Microsoft Research has developed a technology which utilizes consumer smartphone cameras for contact-free physiological measurement in telehealth and more.

Over the past decade, researchers have discovered that increasingly available webcams and cellphone cameras combined with AI algorithms can be used as effective health sensors. These methods involve measurement of very subtle changes in the appearance of the body across time, in many cases changes imperceptible to the unaided human eye, to recover physiological information.

A team of researchers from Microsoft Research, University of Washington, and OctoML have collaborated to create an innovative video-based on-device optical cardiopulmonary vital sign measurement approach. The approach uses everyday camera technology (such as webcams and mobile devices) and a novel convolutional attention network, called MTTS-CAN, to make real-time cardio-pulmonary measurements possible on mobile platforms with state-of-the-art accuracy.

Physiological processes such as blood flow and breathing change the appearance of the body very subtly over time. A smartphone camera can pick up this reflected light, and the changes in pixel intensities over time can be used to recover the underlying sources of these variations (namely a person’s pulse and respiration). Using optical models grounded in the knowledge of these physiological processes, a video of a person can be processed to determine their pulse rate, respiration, and even the concentration of oxygen in their blood.

The technology can be used for mundane things such as fitness, well-being and clinical applications. For everyday consumers, it could make home monitoring and fitness tracking more convenient. Your treadmill or smart at-home fitness equipment could continuously track your vitals during your run for example without you needing to wear a device or sync the data. In clinical contexts, camera-based measurements could enable a cardiologist to more objectively analyze a patient’s heart health over a video call.

Perhaps the most obvious application for camera-based physiological sensing is in telehealth.  The COVID-19 virus has been linked to increased risk of myocarditis and other serious cardiac (heart) conditions, and experts are suggesting that particular attention should be given to cardiovascular and pulmonary protection during treatment.
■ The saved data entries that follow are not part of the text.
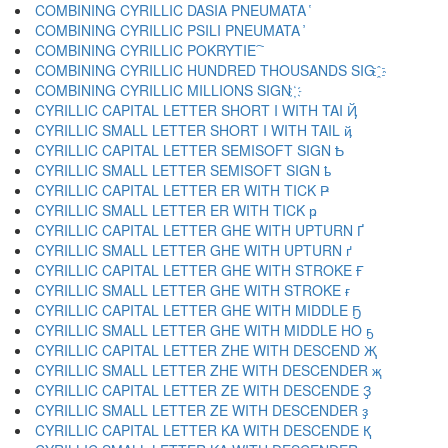
COMBINING CYRILLIC DASIA PNEUMATA ҅
COMBINING CYRILLIC PSILI PNEUMATA ҆
COMBINING CYRILLIC POKRYTIE ҇
COMBINING CYRILLIC HUNDRED THOUSANDS SIG ҈
COMBINING CYRILLIC MILLIONS SIGN ҉
CYRILLIC CAPITAL LETTER SHORT I WITH TAI Ҋ
CYRILLIC SMALL LETTER SHORT I WITH TAIL ҋ
CYRILLIC CAPITAL LETTER SEMISOFT SIGN Ҍ
CYRILLIC SMALL LETTER SEMISOFT SIGN ҍ
CYRILLIC CAPITAL LETTER ER WITH TICK Ҏ
CYRILLIC SMALL LETTER ER WITH TICK ҏ
CYRILLIC CAPITAL LETTER GHE WITH UPTURN Ґ
CYRILLIC SMALL LETTER GHE WITH UPTURN ґ
CYRILLIC CAPITAL LETTER GHE WITH STROKE Ғ
CYRILLIC SMALL LETTER GHE WITH STROKE ғ
CYRILLIC CAPITAL LETTER GHE WITH MIDDLE Ҕ
CYRILLIC SMALL LETTER GHE WITH MIDDLE HO ҕ
CYRILLIC CAPITAL LETTER ZHE WITH DESCEND Җ
CYRILLIC SMALL LETTER ZHE WITH DESCENDER җ
CYRILLIC CAPITAL LETTER ZE WITH DESCENDE Ҙ
CYRILLIC SMALL LETTER ZE WITH DESCENDER ҙ
CYRILLIC CAPITAL LETTER KA WITH DESCENDE Қ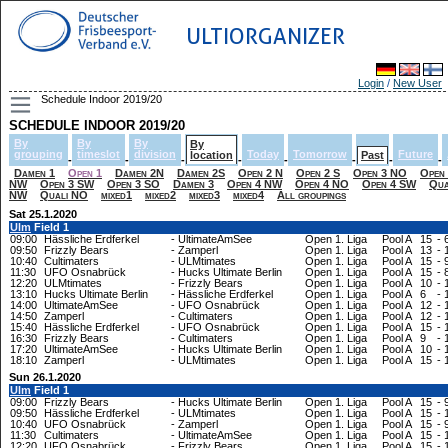
ULTIORGANIZER
Login
/
New User
Schedule Indoor 2019/20
SCHEDULE INDOOR 2019/20
By
By
By
By
grouping
timeslot
division
Today
Tomorrow
Future
location
Past
-
-
-
-
-
-
-
-
Damen 1
Open 1
Damen 2N
Damen 2S
Open 2 N
Open 2 S
Open 3 NO
Open
NW
Open 3 SW
Open 3 SO
Damen 3
Open 4 NW
Open 4 NO
Open 4 SW
Qua
NW
Quali NO
mixed1
mixed2
mixed3
mixed4
All groupings
Sat 25.1.2020
Ulm
Field 1
09:00
Hässliche Erdferkel
-
UltimateAmSee
Open 1. Liga
Pool A
15
-
09:50
Frizzly Bears
-
Zamperl
Open 1. Liga
Pool A
13
-
10:40
Cultimaters
-
ULMtimates
Open 1. Liga
Pool A
15
-
11:30
UFO Osnabrück
-
Hucks Ultimate Berlin
Open 1. Liga
Pool A
15
-
12:20
ULMtimates
-
Frizzly Bears
Open 1. Liga
Pool A
10
-
13:10
Hucks Ultimate Berlin
-
Hässliche Erdferkel
Open 1. Liga
Pool A
6
-
14:00
UltimateAmSee
-
UFO Osnabrück
Open 1. Liga
Pool A
12
-
14:50
Zamperl
-
Cultimaters
Open 1. Liga
Pool A
12
-
15:40
Hässliche Erdferkel
-
UFO Osnabrück
Open 1. Liga
Pool A
15
-
16:30
Frizzly Bears
-
Cultimaters
Open 1. Liga
Pool A
9
-
17:20
UltimateAmSee
-
Hucks Ultimate Berlin
Open 1. Liga
Pool A
10
-
18:10
Zamperl
-
ULMtimates
Open 1. Liga
Pool A
15
-
Sun 26.1.2020
Ulm
Field 1
09:00
Frizzly Bears
-
Hucks Ultimate Berlin
Open 1. Liga
Pool A
15
-
09:50
Hässliche Erdferkel
-
ULMtimates
Open 1. Liga
Pool A
15
-
10:40
UFO Osnabrück
-
Zamperl
Open 1. Liga
Pool A
15
-
11:30
Cultimaters
-
UltimateAmSee
Open 1. Liga
Pool A
15
-
12:20
UFO Osnabrück
-
Frizzly Bears
Open 1. Liga
Pool A
15
-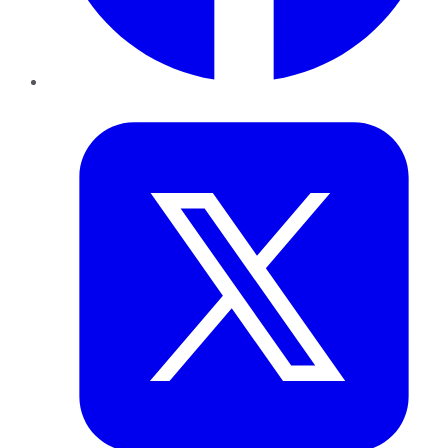
Twitter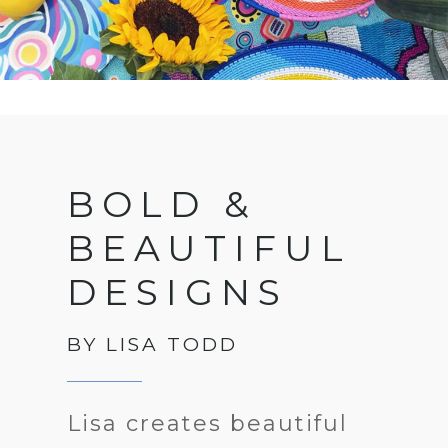
BOLD &
BEAUTIFUL
DESIGNS
BY LISA TODD
Lisa creates beautiful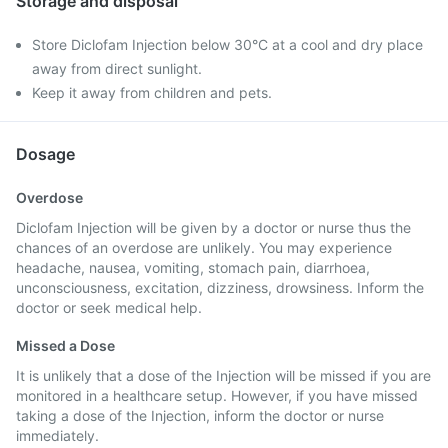
Storage and disposal
Store Diclofam Injection below 30°C at a cool and dry place
away from direct sunlight.
Keep it away from children and pets.
Dosage
Overdose
Diclofam Injection will be given by a doctor or nurse thus the
chances of an overdose are unlikely. You may experience
headache, nausea, vomiting, stomach pain, diarrhoea,
unconsciousness, excitation, dizziness, drowsiness. Inform the
doctor or seek medical help.
Missed a Dose
It is unlikely that a dose of the Injection will be missed if you are
monitored in a healthcare setup. However, if you have missed
taking a dose of the Injection, inform the doctor or nurse
immediately.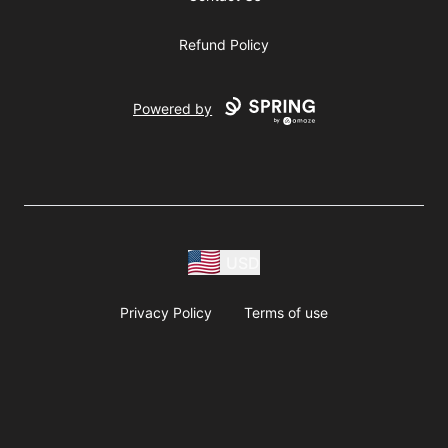
Refund Policy
Powered by
USD
Privacy Policy
Terms of use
In most telehealth scenarios, however, physicians lack access to objective measurements of a patient’s condition because of the inability to capture signals such as the patient’s vital signs. This concerns many patients because they worry about the quality of the diagnosis and care they can receive without objective measurements. Ubiquitous sensing could help transform how telehealth is conducted, and it could also contribute to establishing telehealth as a mainstream form of healthcare.

Finally, the ability to run at a high frame rate enables opportunistic sensing (for example, obtaining measurements each time you look at your phone) and helps capture waveform dynamics that could be used to detect atrial fibrillation, hypertension, and heart rate variability where high-frame rates (at least 100Hz) are a requirement to yield precise measurements of the waveform dynamics.

All the details can be read in the team’s paper, “Multi-Task Temporal Shift Attention Networks for On-Device Contactless Vitals Measurement,” which has been accepted at the 34th Conference on Neural Information Processing Systems (NeurIPS 2020) and will be presented in a Spotlight talk on Monday, December 7th at 6:15PM- 6:30PM (PT).